Other libraries and tools related to Semantic Measures
This section provides a list of existing libraries or toolkit which can also be used to compute semantic similarity or relatedness. Please send us a message if you favorite tool is not listed below.
Libraries
General libraries
Below a list of existing libraries which can be used to compute semantic measures in a generic manner, e.g. these libraries do not focus on a specific semantic graph.
SimPack
SimPack is intended primarily for the research of similarity between concepts in ontologies or ontologies as a whole. Possible other application areas of SimPack include
- the investigation of similarity between software source code. For instance to detect changes between classes of different software releases.
- the research of similarity between hierarchically-structured data, such as XML, to compare, search, or integrate data from different data sources.
SimPack is, for example, used in iSPARQL that is an extension of traditional SPARQL (SPARQL Protocol And RDF Query Language) that allows to query for similar concepts in ontologies. (source).
- Language: Java
- Developer/Reference: Abraham Bernstein, Esther Kaufmann, Christoph Kiefer and Christoph Burki
- Website: https://files.ifi.uzh.ch/ddis/oldweb/ddis/research/simpack/
SemMF
SemMF is a flexible framework for calculating semantic similarity between objects that are represented as arbitrary RDF graphs. The framework allows taxonomic and non-taxonomic concept matching techniques to be applied to selected object properties. Moreover, new concept matchers are easily integrated into SemMF by implementing a simple interface, thus making it applicable in a wide range of different use case scenarios (source).
- Language: Java
- Developer: Radoslaw Oldakowski
- Website: http://semmf.ag-nbi.de/doc/index.html
OWLSim
The OWLSim package provides the ability to do a number of standard semantic similarity methods and includes novel methods for combining these with dynamic selection of anonymous grouping classes. (source).
- Language: Java
- Website: http://code.google.com/p/owltools/wiki/OwlSim
Similarity Library
The similarity is not a general library in the sense that the library is dedicated to specific semantic graph (ontologies, terminologies).
The Similarity Library aims at providing developers with a library for assessing similarity both between words and sentences. This library in an extension of the JWSL (Java WordNet Similarity Library). In the current implementation, there are two categories of similarity measures between words:
- measures exploiting ontologies such as WordNet, MeSH or the Gene Ontology.
- measures exploiting search engines.
Informations:
- Language: Java
- Developer: Giuseppe Pirrò
- Website: http://simlibrary.wordpress.com/
Domain specific libraries
WordNet
Libraries dedicated to the computation of semantic measures based on WordNet.
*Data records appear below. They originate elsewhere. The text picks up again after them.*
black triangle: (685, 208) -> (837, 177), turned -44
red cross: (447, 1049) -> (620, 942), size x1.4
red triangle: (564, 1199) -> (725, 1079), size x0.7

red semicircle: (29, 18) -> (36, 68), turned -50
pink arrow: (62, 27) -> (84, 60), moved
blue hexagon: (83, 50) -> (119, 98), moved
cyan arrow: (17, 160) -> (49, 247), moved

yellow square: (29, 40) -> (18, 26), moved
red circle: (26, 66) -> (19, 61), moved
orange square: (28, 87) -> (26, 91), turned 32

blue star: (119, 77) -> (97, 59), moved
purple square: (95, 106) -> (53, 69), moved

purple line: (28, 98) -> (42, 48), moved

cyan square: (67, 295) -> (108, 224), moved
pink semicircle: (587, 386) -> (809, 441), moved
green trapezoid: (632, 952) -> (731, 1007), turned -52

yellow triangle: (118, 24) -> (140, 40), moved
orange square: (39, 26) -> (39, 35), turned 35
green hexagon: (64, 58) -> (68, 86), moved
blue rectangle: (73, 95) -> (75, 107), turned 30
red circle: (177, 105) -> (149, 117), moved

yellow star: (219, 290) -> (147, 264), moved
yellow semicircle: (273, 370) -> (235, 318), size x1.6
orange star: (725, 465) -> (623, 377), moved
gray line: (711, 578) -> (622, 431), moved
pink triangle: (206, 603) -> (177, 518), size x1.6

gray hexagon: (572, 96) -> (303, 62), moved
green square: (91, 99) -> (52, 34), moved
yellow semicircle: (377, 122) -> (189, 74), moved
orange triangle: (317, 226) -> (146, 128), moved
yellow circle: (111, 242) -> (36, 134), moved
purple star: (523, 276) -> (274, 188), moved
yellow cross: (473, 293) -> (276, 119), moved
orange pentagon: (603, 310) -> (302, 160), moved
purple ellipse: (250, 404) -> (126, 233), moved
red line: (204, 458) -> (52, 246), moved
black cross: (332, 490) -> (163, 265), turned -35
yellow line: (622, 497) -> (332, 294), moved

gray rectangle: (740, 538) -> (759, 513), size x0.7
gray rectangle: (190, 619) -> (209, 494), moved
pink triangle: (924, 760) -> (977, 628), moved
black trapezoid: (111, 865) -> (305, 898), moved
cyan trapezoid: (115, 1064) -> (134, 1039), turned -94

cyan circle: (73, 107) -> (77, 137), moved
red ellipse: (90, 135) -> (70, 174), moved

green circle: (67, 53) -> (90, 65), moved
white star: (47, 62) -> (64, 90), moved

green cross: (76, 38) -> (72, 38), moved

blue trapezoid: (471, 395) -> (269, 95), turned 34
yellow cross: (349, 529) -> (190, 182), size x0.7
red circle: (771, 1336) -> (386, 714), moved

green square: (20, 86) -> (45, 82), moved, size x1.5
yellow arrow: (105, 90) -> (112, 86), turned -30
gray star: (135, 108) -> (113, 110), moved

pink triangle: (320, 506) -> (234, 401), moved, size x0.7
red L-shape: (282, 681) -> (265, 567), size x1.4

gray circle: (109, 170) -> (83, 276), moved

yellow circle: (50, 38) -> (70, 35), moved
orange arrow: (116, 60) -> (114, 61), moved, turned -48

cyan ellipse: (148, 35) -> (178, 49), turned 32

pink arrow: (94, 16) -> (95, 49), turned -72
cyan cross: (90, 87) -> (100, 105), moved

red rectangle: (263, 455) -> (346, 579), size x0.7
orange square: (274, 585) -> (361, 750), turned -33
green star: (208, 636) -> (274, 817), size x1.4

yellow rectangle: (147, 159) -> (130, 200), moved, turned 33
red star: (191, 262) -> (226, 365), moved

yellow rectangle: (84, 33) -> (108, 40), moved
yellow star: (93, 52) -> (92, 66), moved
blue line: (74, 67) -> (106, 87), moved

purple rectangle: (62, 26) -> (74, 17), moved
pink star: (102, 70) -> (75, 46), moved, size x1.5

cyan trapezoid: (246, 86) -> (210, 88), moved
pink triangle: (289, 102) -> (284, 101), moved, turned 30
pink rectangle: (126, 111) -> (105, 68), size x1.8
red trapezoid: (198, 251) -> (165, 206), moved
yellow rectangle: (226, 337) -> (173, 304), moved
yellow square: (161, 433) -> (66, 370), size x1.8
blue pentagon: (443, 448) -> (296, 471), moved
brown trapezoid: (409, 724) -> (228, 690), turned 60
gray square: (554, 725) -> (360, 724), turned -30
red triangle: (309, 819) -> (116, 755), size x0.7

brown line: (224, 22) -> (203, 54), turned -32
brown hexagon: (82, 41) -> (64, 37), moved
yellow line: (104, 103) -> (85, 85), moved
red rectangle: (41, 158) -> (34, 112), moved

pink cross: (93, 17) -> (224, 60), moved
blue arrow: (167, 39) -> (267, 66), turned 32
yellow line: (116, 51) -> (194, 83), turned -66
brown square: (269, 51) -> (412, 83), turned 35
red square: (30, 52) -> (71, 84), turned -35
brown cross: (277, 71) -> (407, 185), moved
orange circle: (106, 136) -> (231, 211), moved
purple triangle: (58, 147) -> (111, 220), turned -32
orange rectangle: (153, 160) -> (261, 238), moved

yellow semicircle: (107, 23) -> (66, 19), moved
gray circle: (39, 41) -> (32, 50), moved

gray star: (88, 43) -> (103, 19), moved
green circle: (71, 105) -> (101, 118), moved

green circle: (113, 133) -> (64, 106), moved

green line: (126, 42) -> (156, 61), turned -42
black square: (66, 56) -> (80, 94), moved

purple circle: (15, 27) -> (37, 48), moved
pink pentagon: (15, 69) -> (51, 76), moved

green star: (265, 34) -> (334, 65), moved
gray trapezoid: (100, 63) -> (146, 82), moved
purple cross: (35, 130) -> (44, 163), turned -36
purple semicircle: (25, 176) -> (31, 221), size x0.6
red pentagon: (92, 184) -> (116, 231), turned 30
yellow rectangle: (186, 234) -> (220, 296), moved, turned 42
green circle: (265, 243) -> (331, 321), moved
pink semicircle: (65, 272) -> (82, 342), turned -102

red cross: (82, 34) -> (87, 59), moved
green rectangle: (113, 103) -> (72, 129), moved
Note that the SML also supports semantic measures computation using WordNet.
WordNet::Similarity
This is a Perl module that implements a variety of semantic similarity and relatedness measures based on information found in the lexical database WordNet. In particular, it supports the measures of Resnik, Lin, Jiang-Conrath, Leacock-Chodorow, Hirst-St.Onge, Wu-Palmer, Banerjee-Pedersen, and Patwardhan-Pedersen (source).
- Language: Perl
- Developer: Ted Pedersen, Siddharth Patwardhan, Jason Michelizzi, Satanjeev Banerjee et al.
- Website: http://wn-similarity.sourceforge.net/
JWNL
JWNL is a Java API for accessing the WordNet relational dictionary. WordNet is widely used for developing NLP applications, and a Java API such as JWNL will allow developers to more easily use Java for building NLP applications (source).
- Language: Java
- Developer: Brett Walenz and John Didion
- Website: http://sourceforge.net/projects/jwordnet/
WS4J
WS4J is a reimplementation of WordNet::Similarity in Java. WS4J provides APIs for several Semantic Relatedness/Similarity algorithms. In theory, any WordNet instance can be used to calculate relatedness score as long as it implements an interface ILexicalDatabase. The codebase has been mostly ported from WordNet-Similarity-2.05 (source).
- Language: Java
- Developer: Hideki Shima
- Website: http://code.google.com/p/ws4j/
UMLS
Libraries dedicated to the computation of semantic measures based on UMLS.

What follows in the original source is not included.